A morte do Edgar é exemplo disso. Thomás, para tudo há consequências. Eu temo
pelo que possa te acontecer, se continuar com esse plano absurdo.
— Não há mais retorno.
— Há sim. Sabe que há.
— O Saulo está preso, a Laura
o odeia e provavelmente vai começar a investigar o passado. Se eu desistir
nesse momento, ele pode acabar comigo, contar a ela sobre mim e convencê-la a
desistir de procurar a verdade. Não entende, Juscelino. Estou chegando muito
perto de tudo o que planejei nesses doze anos em que estive aqui dentro desse
inferno. Não posso simplesmente desistir de tudo. Seria como passar uma
borracha em tudo o que aquele monstro me fez. Pior, estaria compactuando com
ele. Não, preciso livrar a sociedade desse psicopata, mostrar a todos quem ele
é. Mais do que isso, limpar minha honra.
— A morte do Edgar foi um
aviso do que poderá acontecer. — contra-argumentou Juscelino. — Deus está
querendo te mostrar o caminho.
Deus?!
O que Deus tinha a ver com
isso? O que Ele fez para impedi-lo de pagar por um crime que não cometeu? Por
que não teria também apresentado consequências às atrocidades cometidas por
Saulo? Só o mal prevalecia? Ora, Deus se mantivera longe de tudo aquilo. Na
verdade, abandonara-o quando mais precisou. Não temia nenhuma consequência, se
elas realmente existiam.
— Deus estava ocupado demais
quando tudo me aconteceu e certamente continua assim.
Juscelino balançou a cabeça
negativa, olhou para um lado e outro.
— Finalmente entendi o porquê
desse plano. — comentou ele. — Essa história não se resume ao Saulo, mas a
Deus.
— Como assim?
— Isso mesmo. Na verdade nunca
quis se vingar do Saulo ou de qualquer pessoa que o tenha acompanhado em suas
mentiras. Você quer se vingar de Deus! — concluiu Juscelino.
Viagem
de Juscelino!
Não tinha nada a ver com Deus.
Sua relação com Ele nem mais existia. Queria só fazer justiça, só!
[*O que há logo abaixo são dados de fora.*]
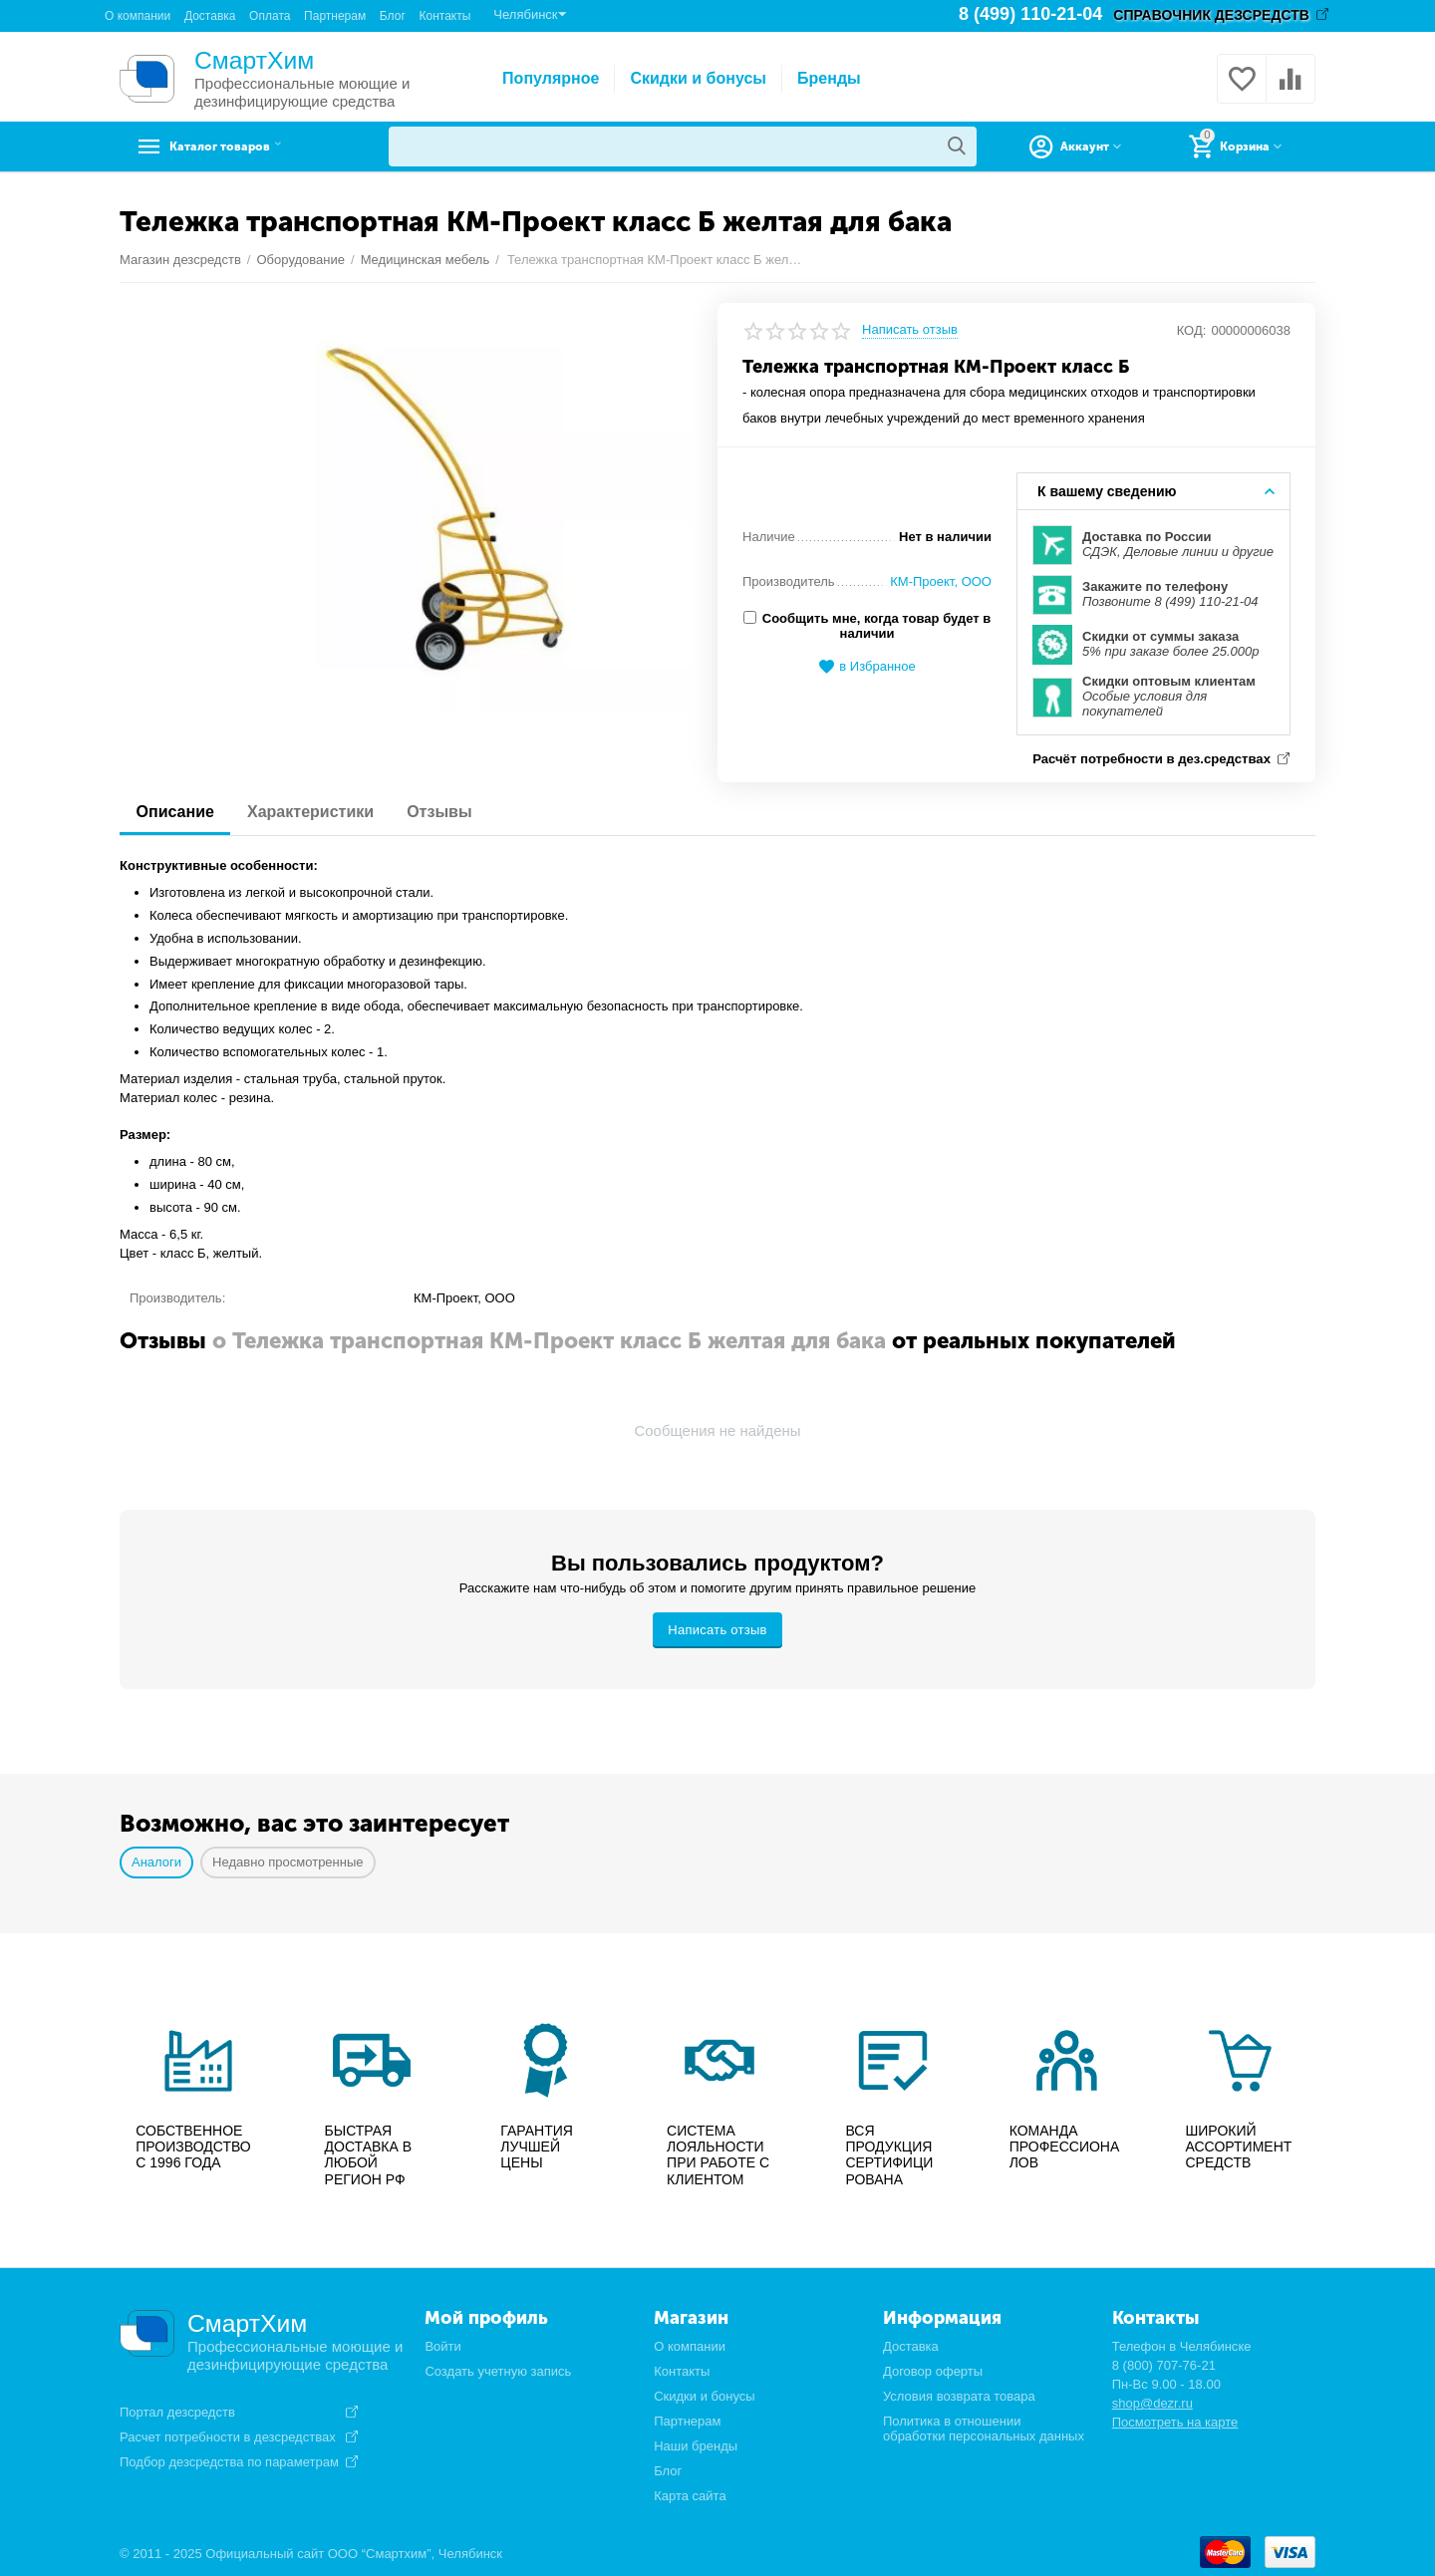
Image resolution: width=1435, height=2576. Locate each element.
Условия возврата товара (959, 2394)
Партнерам (335, 16)
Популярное (550, 78)
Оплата (269, 16)
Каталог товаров (244, 146)
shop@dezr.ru (1152, 2401)
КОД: (1192, 330)
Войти (442, 2344)
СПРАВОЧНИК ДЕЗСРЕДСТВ (1212, 15)
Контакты (444, 16)
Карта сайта (690, 2493)
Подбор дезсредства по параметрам (229, 2459)
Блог (393, 16)
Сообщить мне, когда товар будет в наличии (867, 626)
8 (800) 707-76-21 (1164, 2363)
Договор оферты (933, 2369)
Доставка (210, 16)
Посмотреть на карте (1175, 2420)
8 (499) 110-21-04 (1031, 15)
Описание (178, 809)
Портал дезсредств (177, 2411)
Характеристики (320, 809)
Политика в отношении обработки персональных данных (983, 2426)
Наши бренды (695, 2443)
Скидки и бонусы (698, 78)
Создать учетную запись (498, 2369)
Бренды (829, 78)
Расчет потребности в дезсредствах (228, 2434)
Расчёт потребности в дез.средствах (1149, 757)
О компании (137, 16)
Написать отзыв (910, 330)
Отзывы (457, 809)
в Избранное (867, 667)
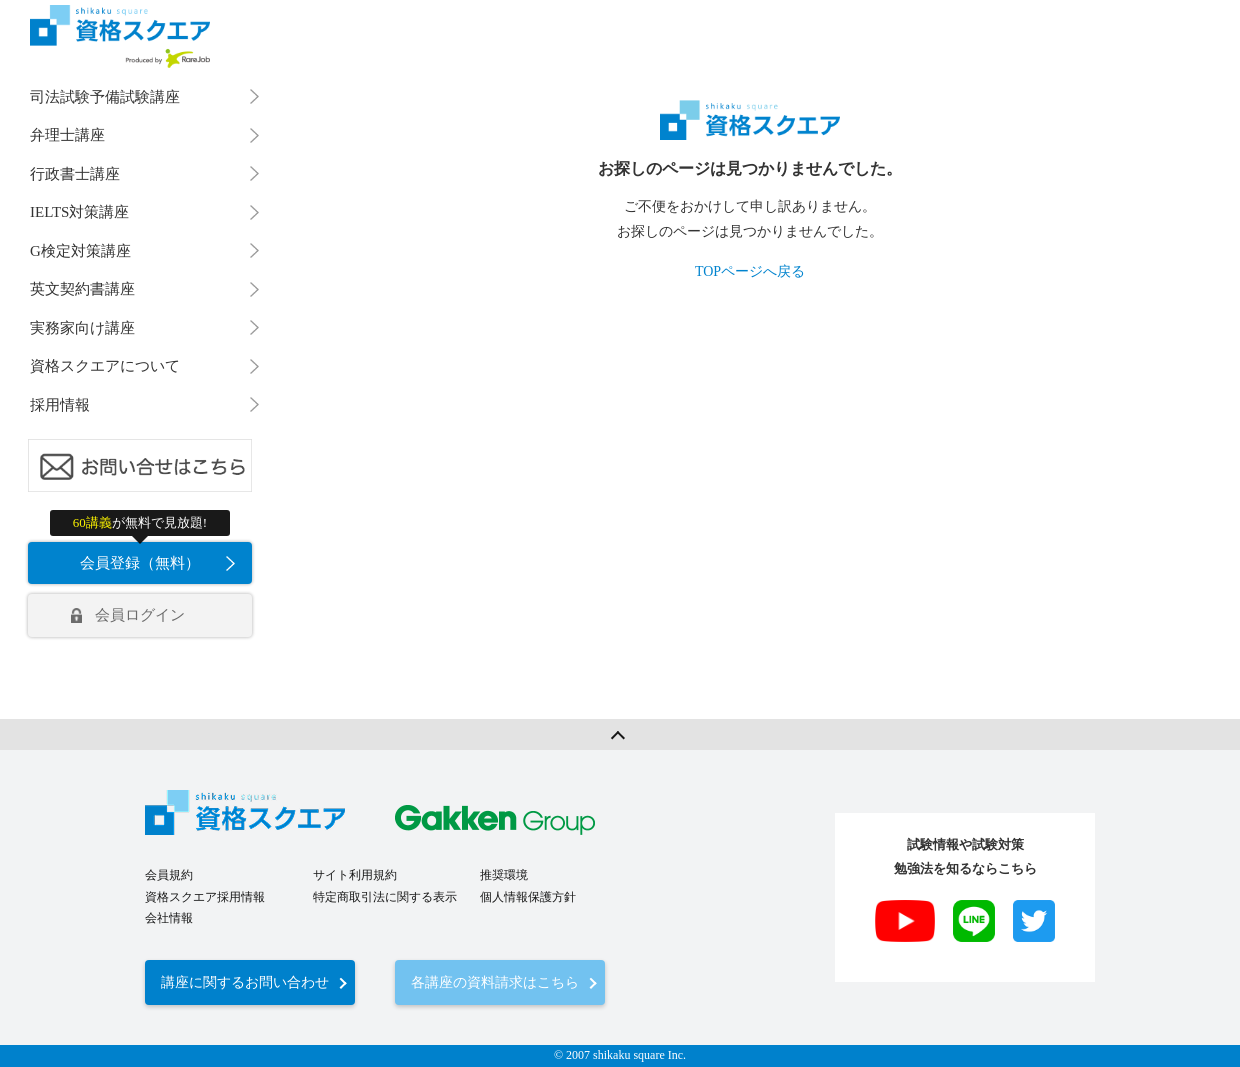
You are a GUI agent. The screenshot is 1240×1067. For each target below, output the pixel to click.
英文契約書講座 (82, 289)
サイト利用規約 (355, 806)
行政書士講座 (75, 174)
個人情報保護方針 (528, 828)
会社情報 (169, 849)
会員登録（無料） (140, 563)
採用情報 (60, 405)
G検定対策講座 (80, 251)
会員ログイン (140, 615)
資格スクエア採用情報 (205, 828)
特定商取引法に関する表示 (385, 828)
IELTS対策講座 (79, 212)
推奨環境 (504, 806)
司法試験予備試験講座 (105, 97)
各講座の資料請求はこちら (495, 913)
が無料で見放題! (140, 522)
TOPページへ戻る (750, 271)
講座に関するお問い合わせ (245, 913)
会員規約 (169, 806)
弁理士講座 (67, 135)
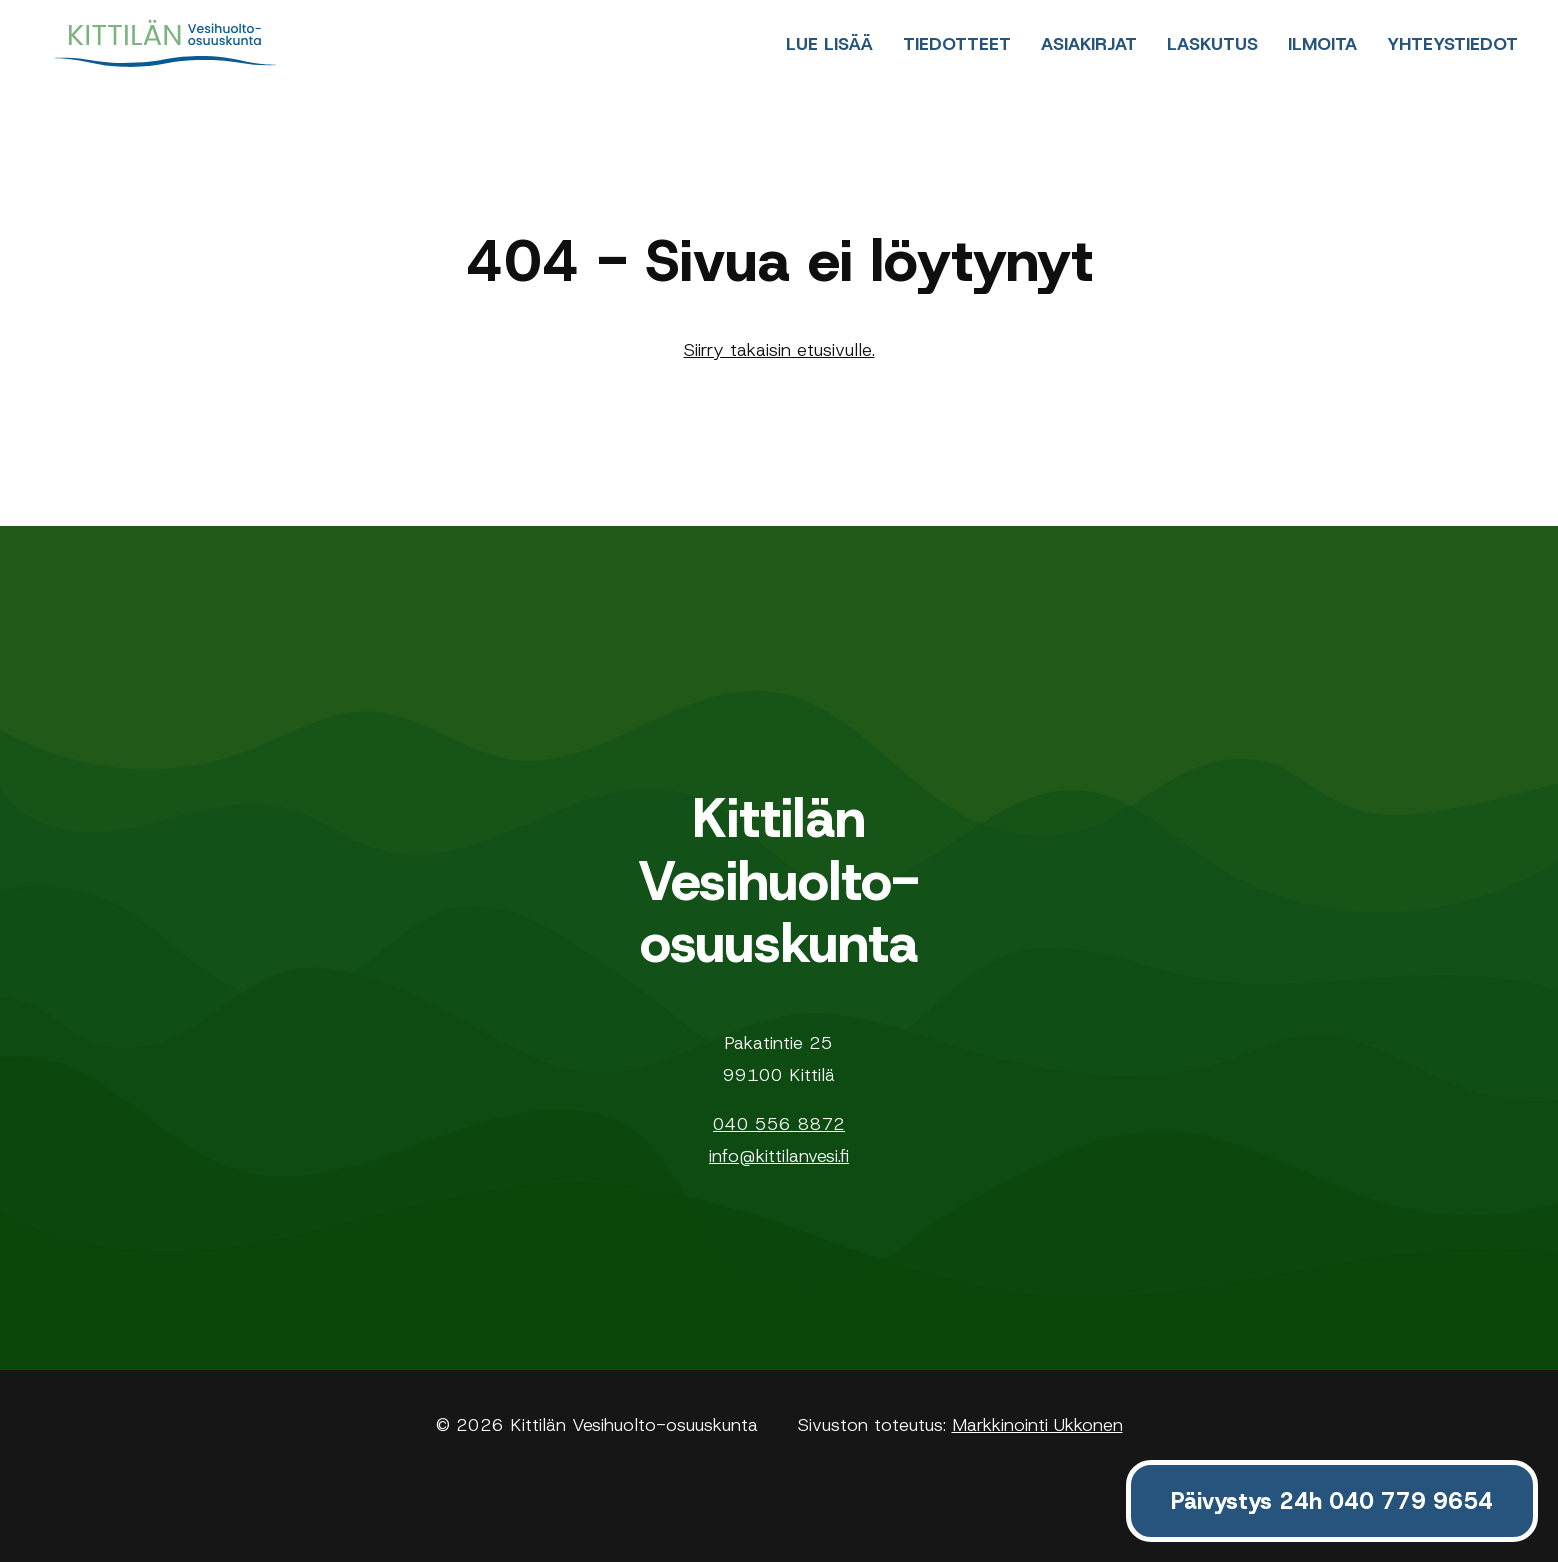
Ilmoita (1322, 44)
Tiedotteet (957, 44)
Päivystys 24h (1332, 1501)
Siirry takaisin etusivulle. (779, 350)
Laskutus (1212, 44)
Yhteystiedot (1452, 44)
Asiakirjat (1089, 44)
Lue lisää (829, 44)
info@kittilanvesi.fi (779, 1156)
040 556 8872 (779, 1124)
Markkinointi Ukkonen (1037, 1425)
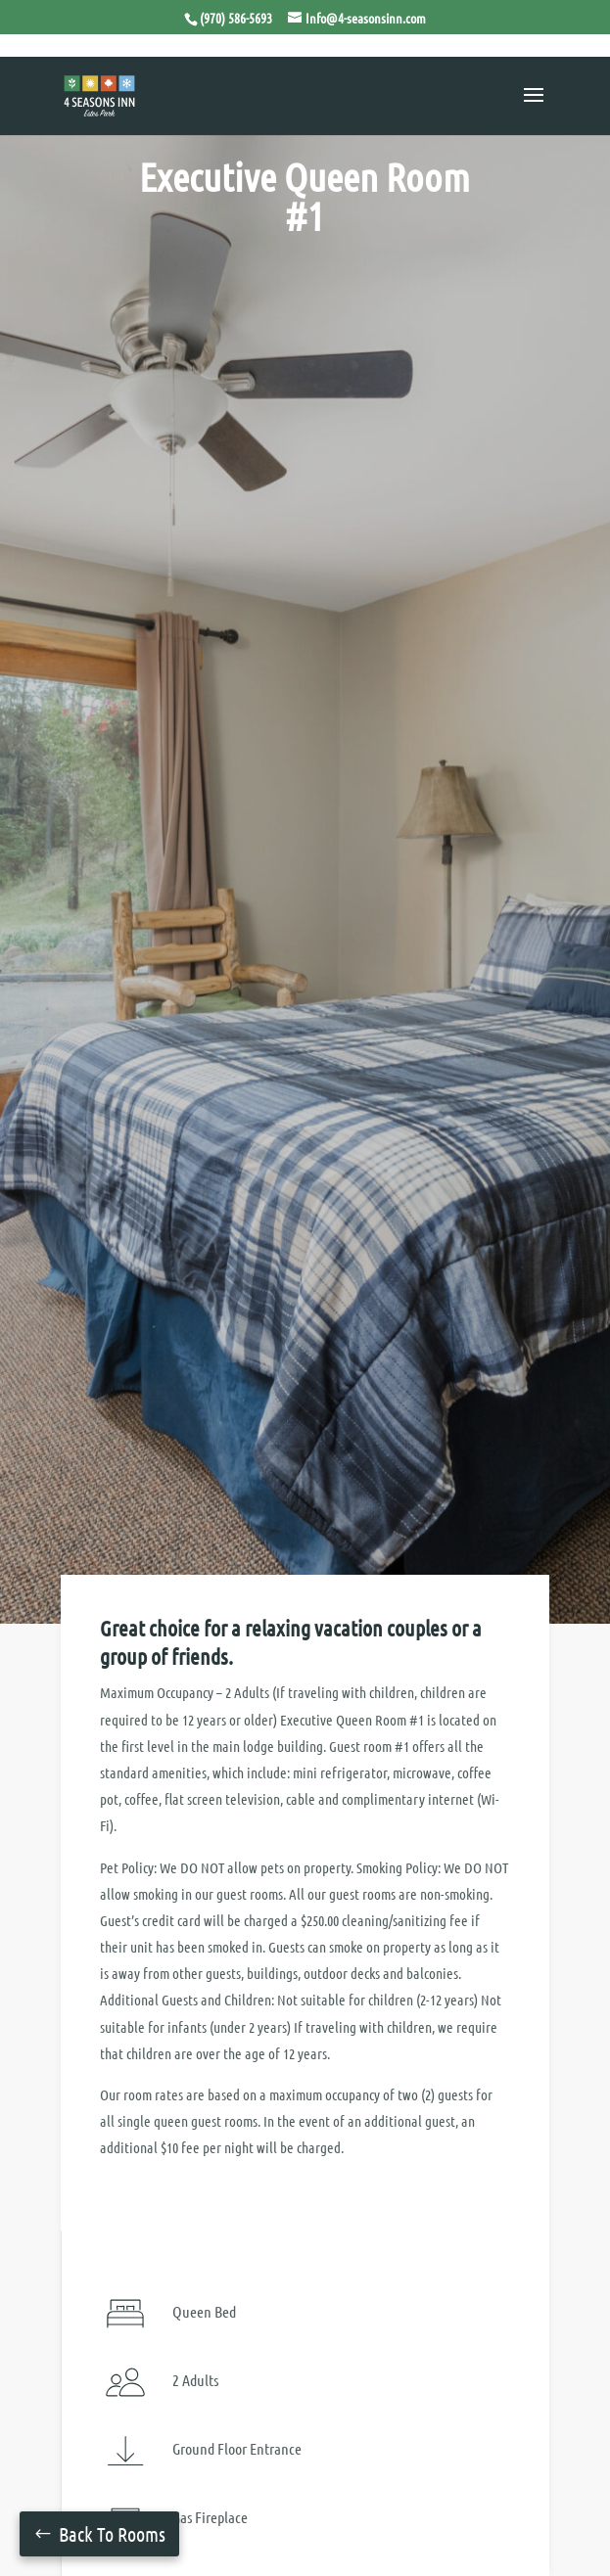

— Não sabe o que está dizendo,
Juscelino. — desdenhou.
— Está brincando de ser Deus,
Thomás. Esse é seu verdadeiro plano. Vingar-se Daquele que te abandonou,
assumindo seu lugar. Na verdade, a relação com seu irmão, nada mais é que uma
metáfora daquilo que realmente te motiva no fundo da tua alma. A tua maior dor
não foi o abandono daqueles que te amavam ou as mentiras do Saulo, mas o
suposto silêncio de Deus diante de tudo isso. Cuidado, meu amigo. Esta
rivalidade é uma fantasia, quando é Ele que te dá forças para continuar vivo e
lutar por aquilo que acredita. Mesmo que esta luta seja contra Ele ou contra
você mesmo.
Sentiu vontade de chorar, mas
não o fez.
Não tinha mais nada para fazer
ali. Despediu-se e deixou o companheiro antes que ele o fizesse. Já sabia dos
devaneios de Juscelino, mas conjecturar absurdos como naquele dia, já passava
dos limites.
Vingar-me
de Deus... Desdenhou.
Nunca nenhuma conversa com o
companheiro o deixou tão chafurdado como aquela.